From 43f97a0c93b2d3ebe1eaeba242d56a2c46f7e982 Mon Sep 17 00:00:00 2001
From: =?UTF-8?q?Piotr=20Sok=C3=B3lski?= <piotr@themetavoice.xyz>
Date: Mon, 12 Feb 2024 18:33:32 +0000
Subject: [PATCH] fix: various fixes and enhancements (#46)
MIME-Version: 1.0
Content-Type: text/plain; charset=UTF-8
Content-Transfer-Encoding: 8bit

* fix: various fixes and enhancements

* Update sample.py

Signed-off-by: Piotr Sokólski <piotr@themetavoice.xyz>

* Update serving.py

Signed-off-by: Piotr Sokólski <piotr@themetavoice.xyz>

* move requirements

---------

Signed-off-by: Piotr Sokólski <piotr@themetavoice.xyz>
---
 README.md                |   4 ++
 fam/llm/layers/attn.py   | 102 ++++++++++++++++++++++++++++-----------
 fam/llm/mixins/causal.py |  85 +++++++++++++++++++++++---------
 fam/llm/model.py         |  11 +++--
 fam/llm/sample.py        |  26 +++++-----
 fam/llm/serving.py       |  13 +++--
 requirements.txt         |   1 -
 7 files changed, 168 insertions(+), 74 deletions(-)

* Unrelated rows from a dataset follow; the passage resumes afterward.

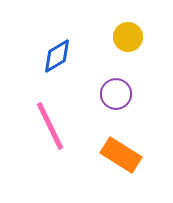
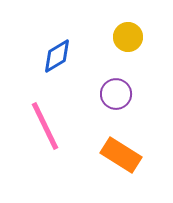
pink line: moved 5 px left
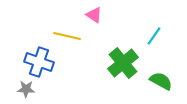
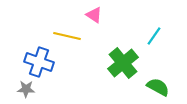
green semicircle: moved 3 px left, 6 px down
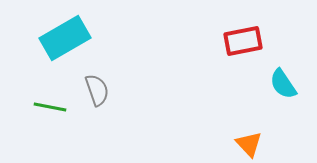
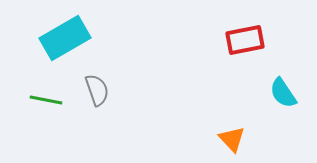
red rectangle: moved 2 px right, 1 px up
cyan semicircle: moved 9 px down
green line: moved 4 px left, 7 px up
orange triangle: moved 17 px left, 5 px up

diff --git a/README.md b/README.md
index 8d8f285..440d883 100644
--- a/README.md
+++ b/README.md
@@ -25,6 +25,10 @@ sudo mv ffmpeg-git-*-static/ffprobe ffmpeg-git-*-static/ffmpeg /usr/local/bin/
 rm -rf ffmpeg-git-*
 
 pip install -r requirements.txt
+
+# Works only on lasest NVidia GPUs. If you have a different GPU, do not install this.
+pip install flash-attn
+
 pip install -e .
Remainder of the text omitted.